The rest was mayhem. It was Boone’s screams being silenced and Benjen’s accompanying wail. It was Greene beside her, one shoulder against hers with the promise of a kept secret and a fight to the end. It was a pistol hot in her hand, then another from the belt of someone she assumed was important. It was the strange song that filled her ears. emulating and pulsing out from Greene’s good luck charm, a welcome ache.

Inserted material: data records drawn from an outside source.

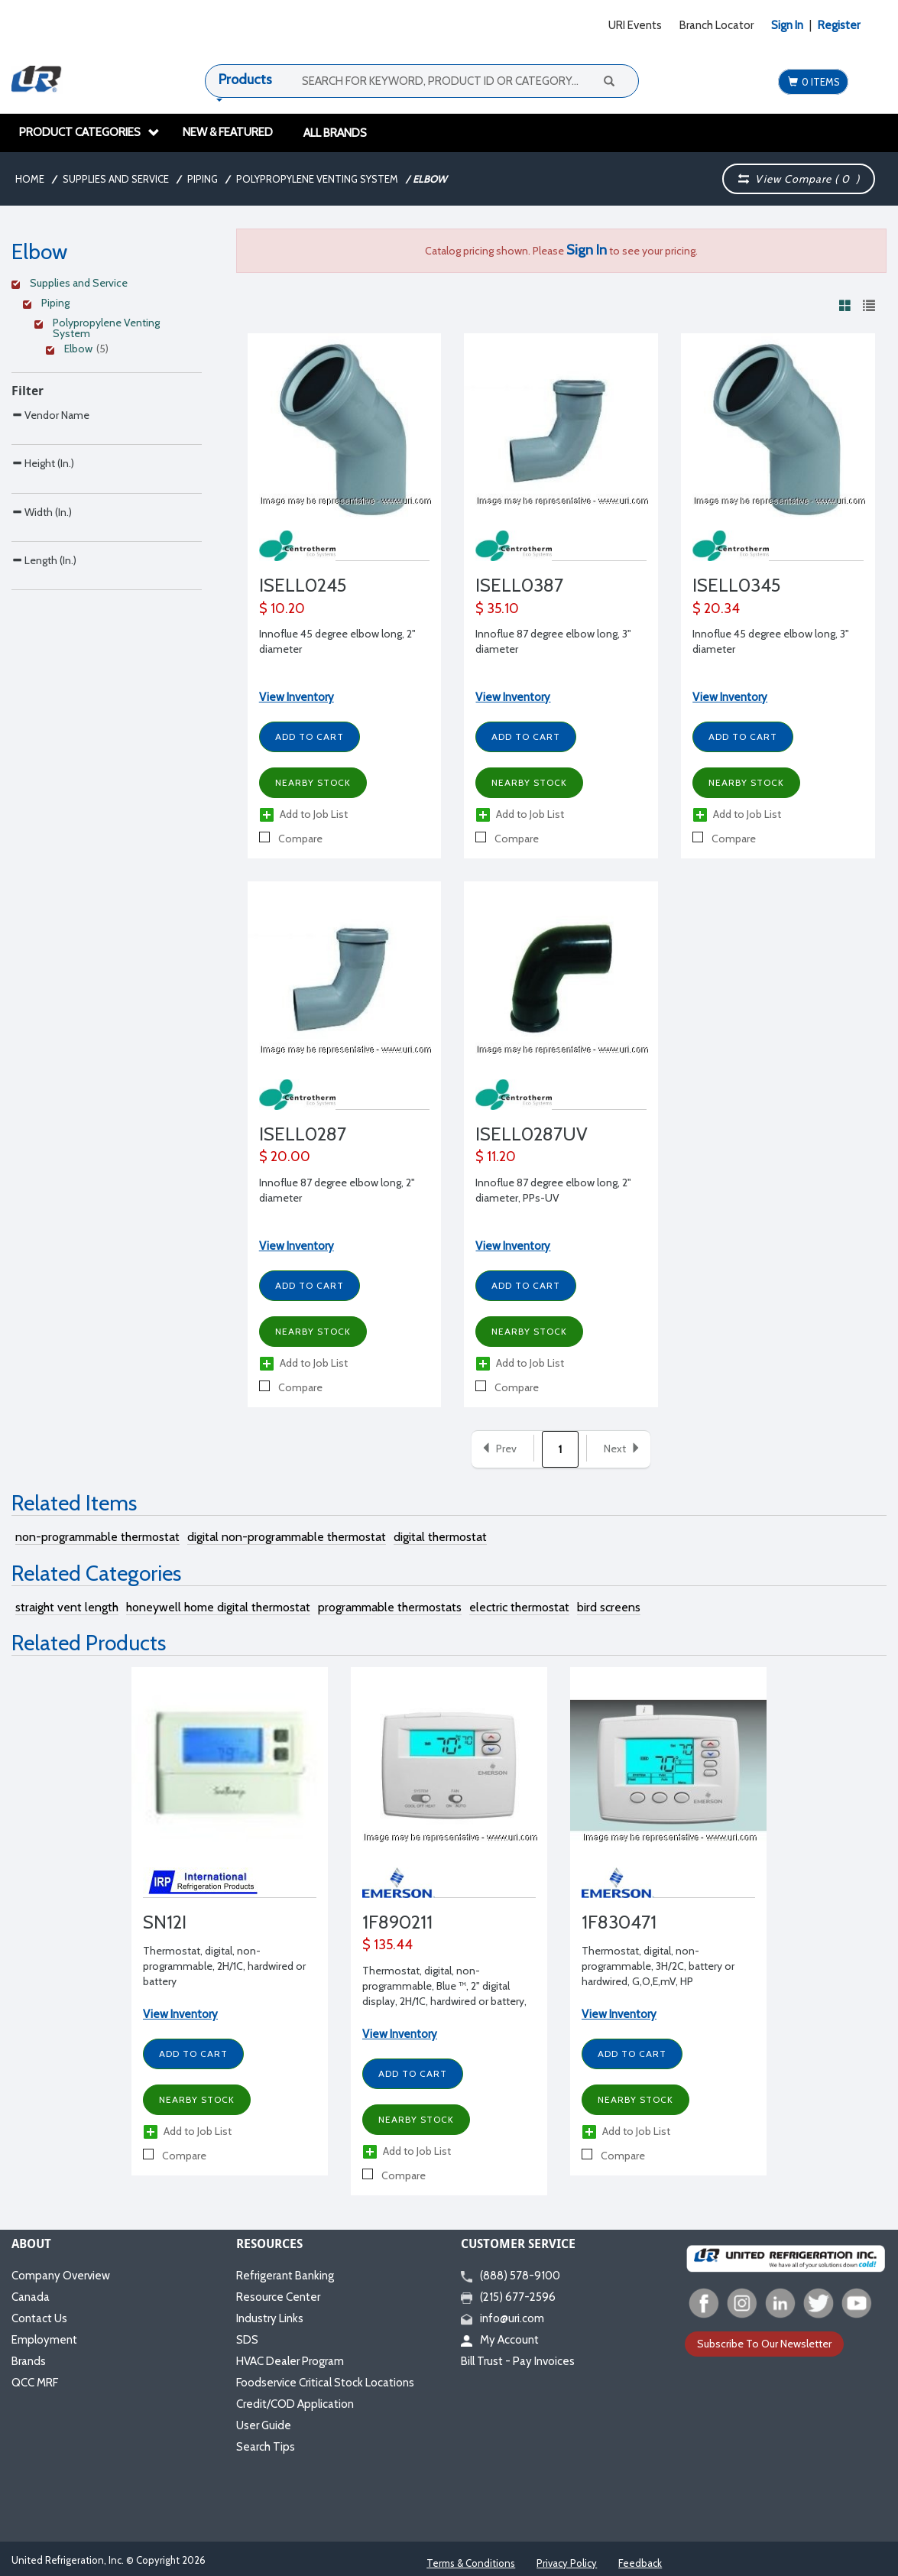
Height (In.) (42, 494)
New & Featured (228, 132)
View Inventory (296, 697)
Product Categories (89, 132)
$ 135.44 (387, 1944)
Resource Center (278, 2297)
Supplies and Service (116, 179)
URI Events (635, 25)
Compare (291, 838)
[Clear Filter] (104, 285)
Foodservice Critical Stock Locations (325, 2382)
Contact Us (39, 2318)
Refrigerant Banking (285, 2275)
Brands (28, 2361)
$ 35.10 (497, 608)
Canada (30, 2297)
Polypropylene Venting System (317, 179)
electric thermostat (519, 1607)
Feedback (640, 2563)
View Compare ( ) (799, 179)
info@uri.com (502, 2318)
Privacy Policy (567, 2563)
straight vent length (66, 1607)
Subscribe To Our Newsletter (764, 2344)
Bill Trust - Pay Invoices (518, 2361)
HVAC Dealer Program (290, 2361)
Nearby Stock (313, 782)
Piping (202, 179)
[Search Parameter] (106, 449)
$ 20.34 (716, 608)
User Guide (263, 2425)
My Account (500, 2340)
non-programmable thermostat (97, 1537)
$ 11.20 (495, 1156)
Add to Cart (309, 736)
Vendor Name (50, 414)
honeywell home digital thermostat (218, 1607)
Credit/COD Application (295, 2404)
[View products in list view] (869, 305)
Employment (44, 2340)
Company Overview (60, 2275)
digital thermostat (440, 1537)
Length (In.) (43, 656)
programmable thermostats (390, 1607)
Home (29, 179)
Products (245, 79)
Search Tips (265, 2447)
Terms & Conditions (470, 2563)
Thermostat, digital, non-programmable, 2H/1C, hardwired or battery (224, 1966)
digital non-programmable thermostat (286, 1537)
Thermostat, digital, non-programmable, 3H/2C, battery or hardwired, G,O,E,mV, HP (658, 1966)
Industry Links (269, 2318)
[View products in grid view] (845, 305)
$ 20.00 (284, 1156)
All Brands (335, 133)
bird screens (608, 1607)
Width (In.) (41, 575)
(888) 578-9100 (510, 2275)
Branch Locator (716, 25)
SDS (247, 2340)
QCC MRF (34, 2382)
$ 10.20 (282, 608)
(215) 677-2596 (508, 2297)
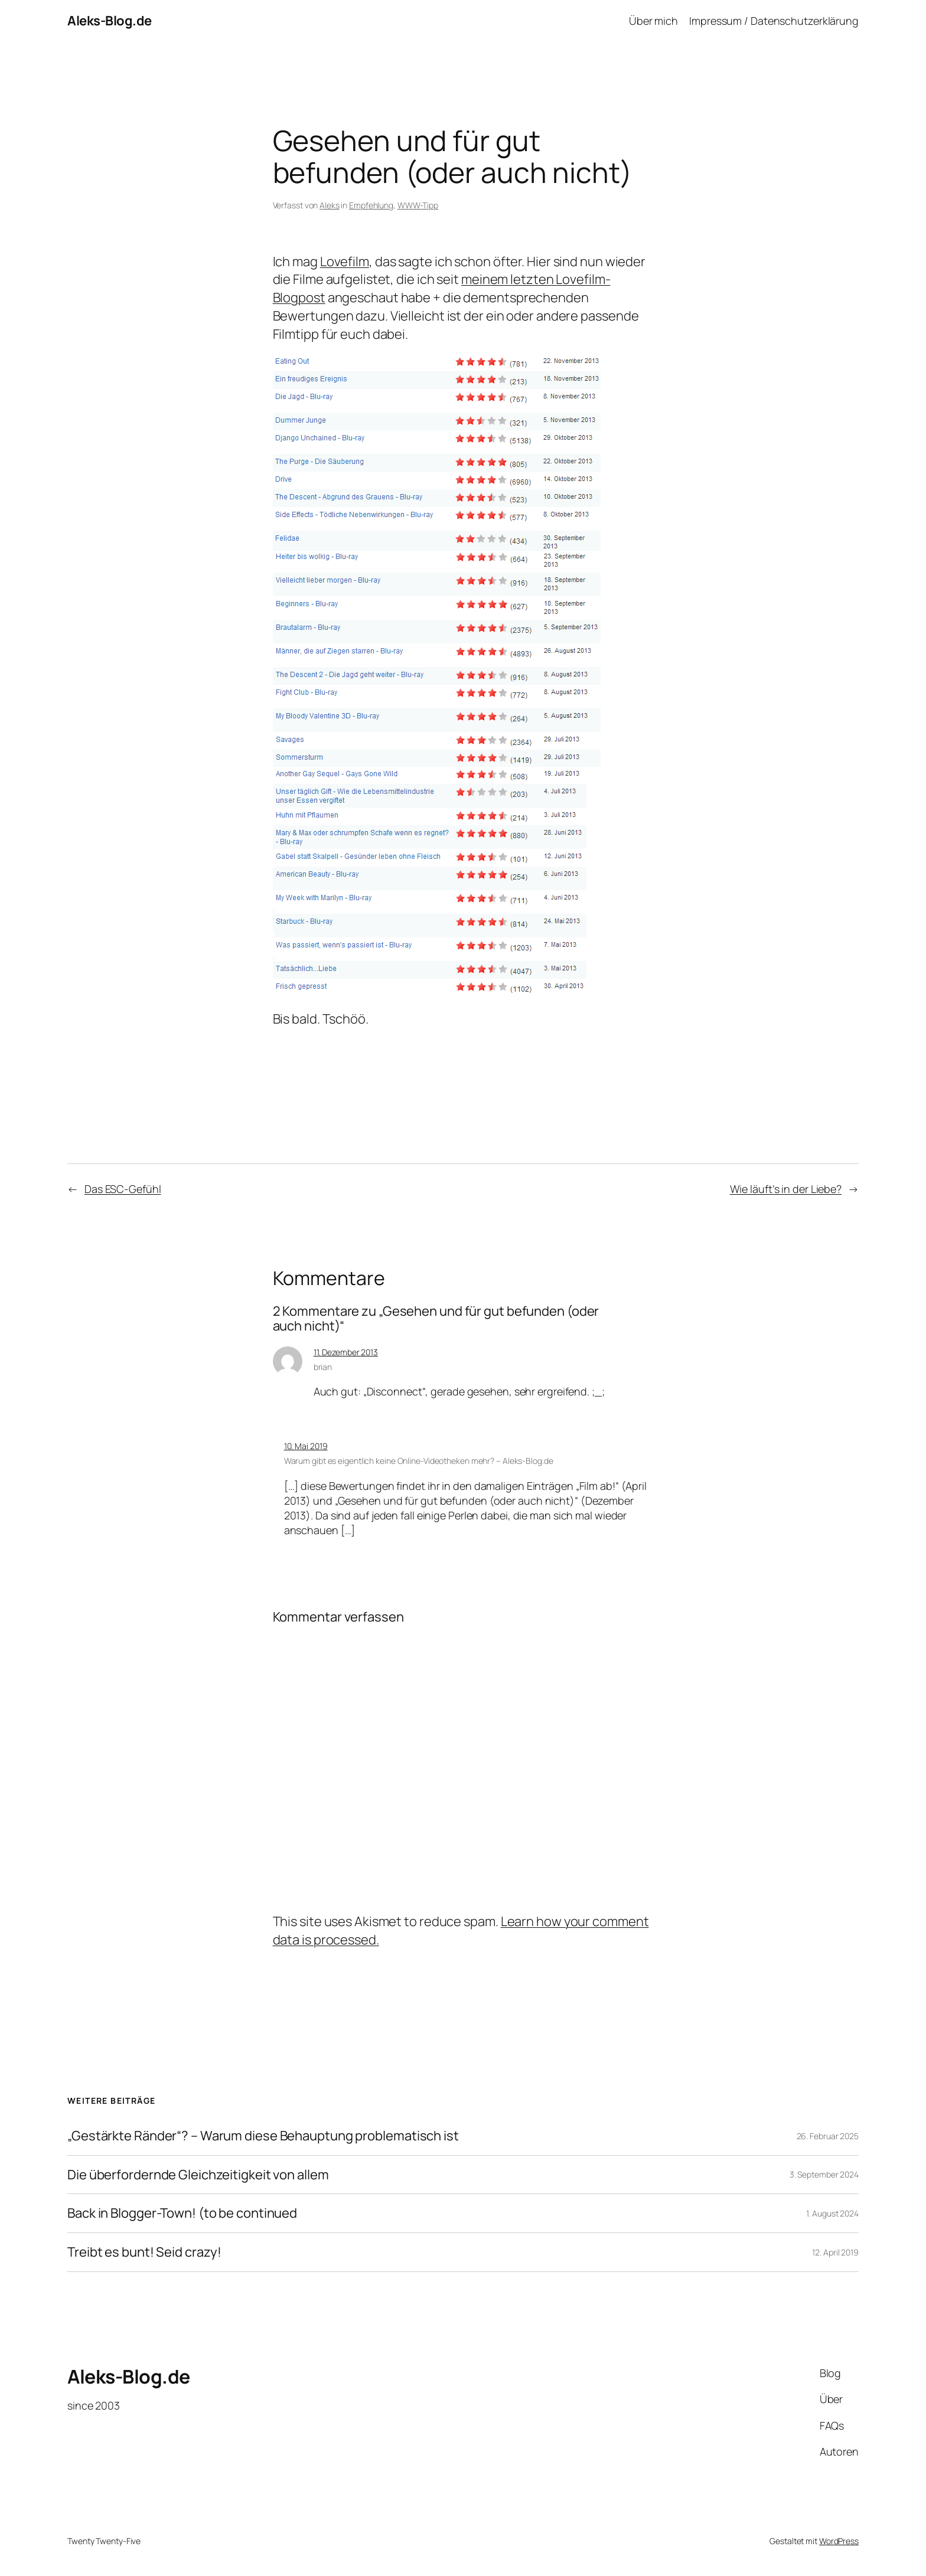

But finally, as they slipped around a deck turned red with blood, when she and Green, Benjen and Renshaw, all of Wright but his left hand left behind the dead and dropped into a skiff to escape, it was a blissful and blessed silence.
Greene piloted, silent and sullen, pushing ever farther away from the grey mass of the Temeraire. They couldn’t quite escape the sound of gunshots and pleas, of cries of innocence drifting on the wind until the sun began to set, the rain chased away with the heat of the day.
“One hell of a show, Stride,” Renshaw muttered, shaking his head. “One hell of a mutiny.”
‘“It’s Lizzy now, remember?” She looked up from where she worked, bandaging Wright’s stump best she could, offering Renshaw a smirk. “Nothin’, really. All this for a dead doctor and a bare chest.”
“What now?” Benign seemed smaller now without his brother, crouched out of the reach of the boom. “What are we supposed to do now?”
Lizzy’s eyes met Greene’s watchful stare, and as she tied off the final knot in the gauze she turned her gaze from an unconscious Wright to the horizon stretched before her.
“Tyvia,” she offered, glancing between each of the five as she spoke. “Then Gristol. Serkonos, for the warm winters. Pandyssia, maybe.” The bone charm in her pocket pulsed into her a power she wasn’t sure she wanted to acknowledge. “We’re a crew now, deserters we may be. We’ll keep each other safe.”
Elizabeth was somewhere else now, far away, drowned in the blood of the men that stood between Morley and the skiff where she put up her feet, casual with the dying of the light, content with it. She was Lizzy, just Lizzy, and for now, that was enough.
“We’ll make them remember our crew.”
When they remembered, they knew that she belonged to the water, and so did her crew. There was power in her hands and in her body, in her unwebbed toes and her hundred of scars and her meticulously sharpened teeth. She was a beast to be respected, feared, appeased.
But that power within her came only from the woman that she used to be, long before she was Lizzy, and the blood that it took to take her to where she began.